The train rocks along the Tyvan Sub.  The cab is a small room with a power-control console on the right and seats for conductor and break-man on the left.   The engine roars and whines, wheels screech on curves, and there's a spit and hiss of pressurized air.  In the lowering sunlight the ties are in shadow, but the wheel-polished rails catch the sun like water and seem to float out ahead of us, free of the ground.

"The Lord said, 'Let there be Wheat,'" the humorist Stephen Leacock once wrote, "and Saskatchewan was born."  Sun, rain, dirt, and farmers here produce 55 percent of all wheat planted in Canada - an average of about 16 million tons a year: 30 tons a minute.  Much of this is exported - with an increasing tonnage going to the United States.  But since the U.S. also produces wheat, this set off heated dispute between the two countries over trade limits and subsidies.  That battle is a microcosm of the volatile and contentious world grain market, in which virtually every wheat producing country - including Saudi Arabia, which farms grain at incredible expense - uses massive subsidies to lower the price it charges overseas.

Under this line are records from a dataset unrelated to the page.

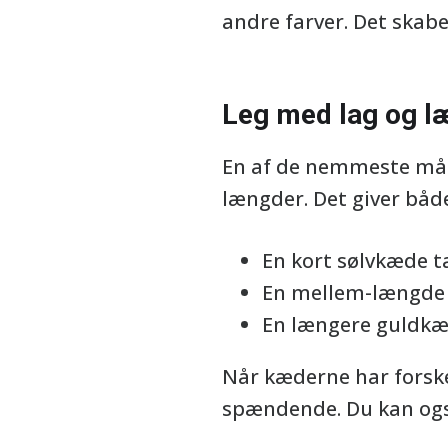
andre farver. Det skab
Leg med lag og l
En af de nemmeste måde
længder. Det giver båd
En kort sølvkæde t
En mellem-længde k
En længere guldkæ
Når kæderne har forske
spændende. Du kan også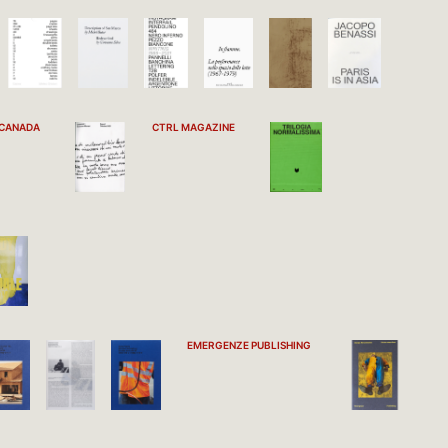
CANADA
CTRL MAGAZINE
EMERGENZE PUBLISHING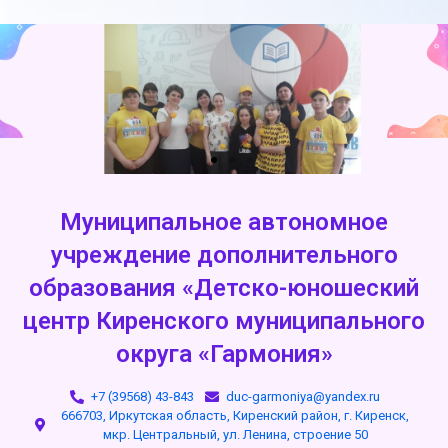
Муниципальное автономное
учреждение дополнительного
образования «Детско-юношеский
центр Киренского муниципального
округа «Гармония»
+7 (39568) 43-843
duc-garmoniya@yandex.ru
666703, Иркутская область, Киренский район, г. Киренск,
мкр. Центральный, ул. Ленина, строение 50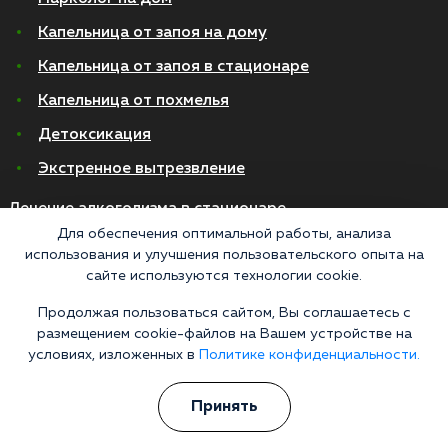
Капельница от запоя на дому
Капельница от запоя в стационаре
Капельница от похмелья
Детоксикация
Экстренное вытрезвление
Лечение алкоголизма в стационаре
Для обеспечения оптимальной работы, анализа
На дому
использования и улучшения пользовательского опыта на
сайте используются технологии cookie.
В стационаре
Продолжая пользоваться сайтом, Вы соглашаетесь с
Амбулаторно
размещением cookie-файлов на Вашем устройстве на
Хронический алкоголизм
условиях, изложенных в
Политике конфиденциальности.
Женский алкоголизм
Принять
Пивной алкоголизм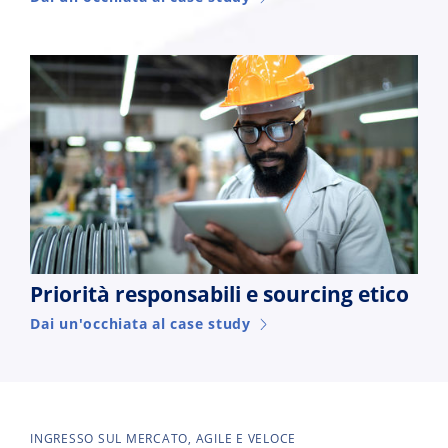
Priorità responsabili e sourcing etico
Dai un'occhiata al case study
INGRESSO SUL MERCATO, AGILE E VELOCE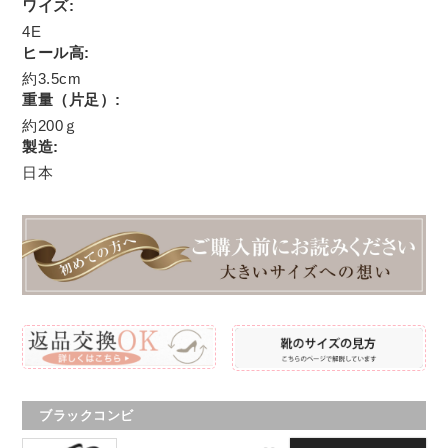
ワイズ:
4E
ヒール高:
約3.5cm
重量（片足）:
約200ｇ
製造:
日本
ブラックコンビ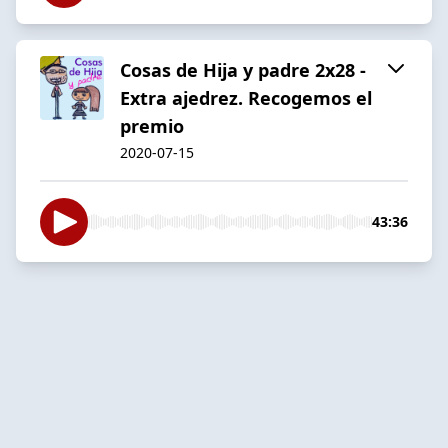
Cosas de Hija y padre 2x28 -
Extra ajedrez. Recogemos el
premio
2020-07-15
43:36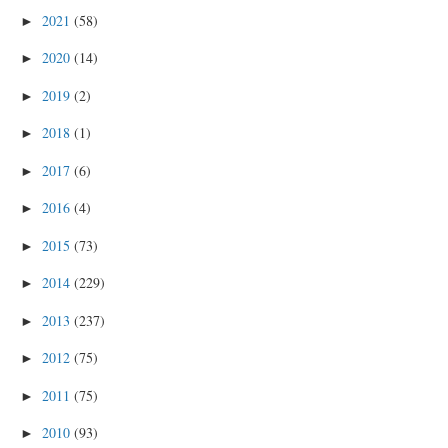
2021
(58)
►
2020
(14)
►
2019
(2)
►
2018
(1)
►
2017
(6)
►
2016
(4)
►
2015
(73)
►
2014
(229)
►
2013
(237)
►
2012
(75)
►
2011
(75)
►
2010
(93)
►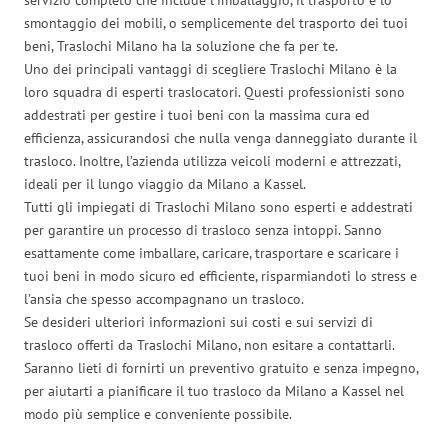
smontaggio dei mobili, o semplicemente del trasporto dei tuoi
beni, Traslochi Milano ha la soluzione che fa per te.
Uno dei principali vantaggi di scegliere Traslochi Milano è la
loro squadra di esperti traslocatori. Questi professionisti sono
addestrati per gestire i tuoi beni con la massima cura ed
efficienza, assicurandosi che nulla venga danneggiato durante il
trasloco. Inoltre, l’azienda utilizza veicoli moderni e attrezzati,
ideali per il lungo viaggio da Milano a Kassel.
Tutti gli impiegati di Traslochi Milano sono esperti e addestrati
per garantire un processo di trasloco senza intoppi. Sanno
esattamente come imballare, caricare, trasportare e scaricare i
tuoi beni in modo sicuro ed efficiente, risparmiandoti lo stress e
l’ansia che spesso accompagnano un trasloco.
Se desideri ulteriori informazioni sui costi e sui servizi di
trasloco offerti da Traslochi Milano, non esitare a contattarli.
Saranno lieti di fornirti un preventivo gratuito e senza impegno,
per aiutarti a pianificare il tuo trasloco da Milano a Kassel nel
modo più semplice e conveniente possibile.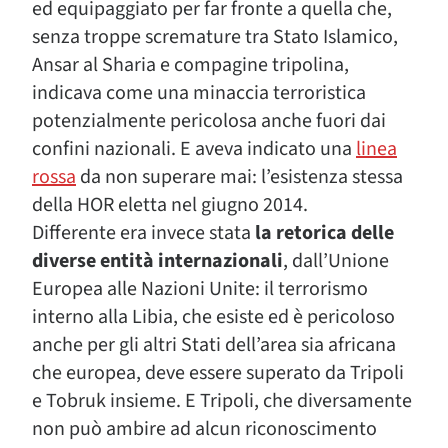
ed equipaggiato per far fronte a quella che,
senza troppe scremature tra Stato Islamico,
Ansar al Sharia e compagine tripolina,
indicava come una minaccia terroristica
potenzialmente pericolosa anche fuori dai
confini nazionali. E aveva indicato una
linea
rossa
da non superare mai: l’esistenza stessa
della HOR eletta nel giugno 2014.
Differente era invece stata
la retorica delle
diverse entità internazionali
, dall’Unione
Europea alle Nazioni Unite: il terrorismo
interno alla Libia, che esiste ed è pericoloso
anche per gli altri Stati dell’area sia africana
che europea, deve essere superato da Tripoli
e Tobruk insieme. E Tripoli, che diversamente
non può ambire ad alcun riconoscimento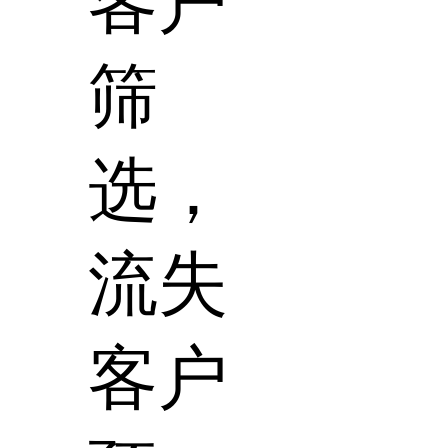
客户
筛
选，
流失
客户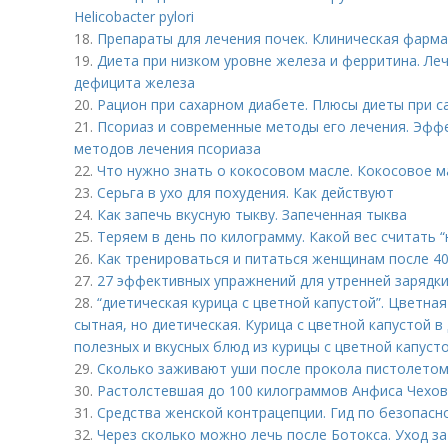
Helicobacter pylori
18.
Препараты для лечения почек. Клиническая фарм
19.
Диета при низком уровне железа и ферритина. Л
дефицита железа
20.
Рацион при сахарном диабете. Плюсы диеты при с
21.
Псориаз и современные методы его лечения. Эфф
методов лечения псориаза
22.
Что нужно знать о кокосовом масле. Кокосовое ма
23.
Серьга в ухо для похудения. Как действуют
24.
Как запечь вкусную тыкву. Запеченная тыква
25.
Теряем в день по килограмму. Какой вес считать 
26.
Как тренироваться и питаться женщинам после 40
27.
27 эффективных упражнений для утренней зарядки.
28.
“диетическая курица с цветной капустой”. Цветная 
сытная, но диетическая. Курица с цветной капустой в
полезных и вкусных блюд из курицы с цветной капусто
29.
Сколько заживают уши после прокола пистолетом.
30.
Растолстевшая до 100 килограммов Анфиса Чехов
31.
Средства женской контрацепции. Гид по безопасн
32.
Через сколько можно лечь после Ботокса. Уход з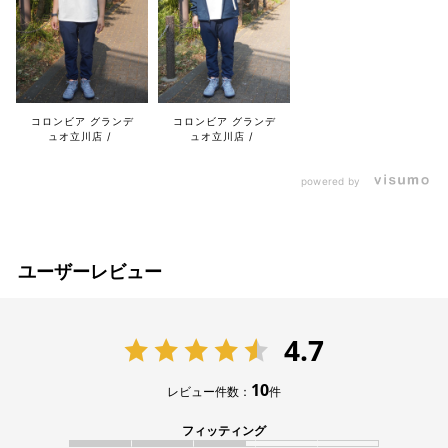
コロンビア グランデ
コロンビア グランデ
ュオ立川店
ュオ立川店
powered by
ユーザーレビュー
4.7
10
レビュー件数：
件
フィッティング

Against this backdrop of vast cargoes and international disputes, the area of the Tyvan Sub looks fairly simple: fields of wheat still green, fields of yellow canola or mustard, a straight dirt road every mile.  In the charmed warmth of the late afternoon sub, the circle of life through which we move seems welcomingly small.  Maybe it's because we can't see far around the curve of the earth.  As we rumble along in our train from town to town, this landscape that has no edges is nevertheless close and intimate.  Wind blows in silver waves across the grain and washes up against groves of trees around storage bins and old farm houses, and it seems that this land of wheat and farmers has been here for all time.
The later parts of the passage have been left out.